Re: Preliminary HDF5 Dimension documents

Hi John,

> Hi Quincey, some thoughts on your proposal:
> 
> 1. A few notes on naming differences between the netCDF and HDF5 data model:
>    
>     A netCDF  *Variable* is a multidimensional array of primitive 
> values, roughly corresponding to a HDF5 *Dataset.*
    Yup.

>     A netCDF *Dimension *is a named array index. They are globally 
> scoped, so can be shared. A Variable specifies its dimensionality by 
> referencing a set of Dimensions, this set corresponds to an HDF5 
> *Dataspace. *There is no exact equivilence to a Dimension as i 
> understand it. The fact that Variables can share Dimensions adds an 
> important meaning to netCDF files.
    This document introduces dimensions as an optional method of composing
a dataspace in HDF5, so they ought to be completely analogous to netCDF
dimensions.
    One possible difference is that I wasn't planning on naming the dimensions
within a dataspace.  They were just going to be indexed by their rank within
the dataspace (i.e. the 0th dimension, the 1st dimension, etc).  This could
reference a named dimensions through an indirect dimension (see the shareability
document), but the actual dimensions in the dataspace weren't planned on having
names associated with them.
    Do you think this is an important requirement?  Does the netCDF API
require that the dimensions in a dataspace for a dataset have names, or
will having shared dimensions using the names of dimension objects in the
grouping hierarchy be sufficient?

>     A netCDF *Coordinate Variable* is a 1D Variable whose name matches 
> its dimension's name, and whose values are monotonic. This corresponds 
> to your proposed *Dimension Scale*. Note that a netCDF Dimension 
> describes array indices, whereas a Coordinate Variable / Dimension Scale 
> describe coordinates values assigned to each index of the corresponding 
> Dimension.
    Yes, I designed the new HDF5 Dimension Scale model to be compatible
with netCDF Coordinate Variables (ideally, Dimension Scales will be a superset 
of Coordinate Variables).  I'm still not totally pleased with the term "scale"
and somewhat lean toward using netCDF's "coordinates" term since that more
accurately describes their true meaning, but since HDF4 used "scale", I may end
up sticking with the term... :-/

> 2. So, generally I like your Dimension Scale proposal. The main things 
> we need are 1) shared Dimensions even when theres not a coordinate 
> variable (perhaps a Dimension Scale without the values?),
    Actually, the HDF5 Dimensions will be able to be shared by different
dataspaces without involving any Dimension Scales.

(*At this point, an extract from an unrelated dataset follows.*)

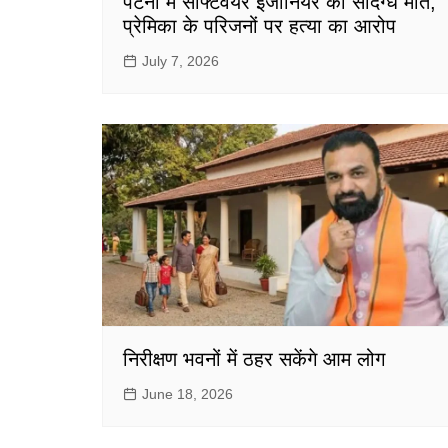
पटना में सॉफ्टवेयर इंजीनियर की संदिग्ध मौत,
प्रेमिका के परिजनों पर हत्या का आरोप
July 7, 2026
निरीक्षण भवनों में ठहर सकेंगे आम लोग
June 18, 2026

> 2) each Dimension Scale must have a name;
    Yes, that's the primary method of indexing them from a dimension.  I
imagine we may have an API function to get the n'th scale, but that's not
a requirement at this point.

> and 3) a Variable/Dataset can specify 
> its dimensionality/Dataspace by listing the Dimensions (or their names).
    I'm planning on adding API functions for "composing" a dataspace from
dimensions and then that "composed" dataspace could be used to create datasets.

> 3. While 1D Coordinate Variables / Dimension Scales are the common case, 
> there are also datasets that need different kinds of coordinate systems, 
> including multidimensional coordinate variables. I am eager that netCDF 
> / HDF5 can support these, but I think they can be built on top of the 
> current functionality, and so we can leave them out of this discussion 
> so as to keep things from getting too complicated. (for more details on 
> those ideas, see chapter 3.1 of the java-netcdf user manual).
    As I mentioned to Russ and Ed last week, I think that having support for
coordinate systems (I was calling them "multi-dimensional scales" at the time)
is an important feature to include.  I've printed the java-netcdf user
manual and will be using it for reference during further iterations on the
HDF5 dimension scale design to try to include this concept.  I imagine that I'll
associate them with the dataspace directly instead of hanging them off the
dimensions (since the dataspace can be multi-dimensional and the dimensions are
1-D by definition).

    Also, I was considering cutting the ability of dimensions to have multiple
scales associated with them (to simplify things), but glancing through the
java-netcdf information, it looks like that may be an important feature.
What's your opinion about how critical that is and how often it is used?

    Quincey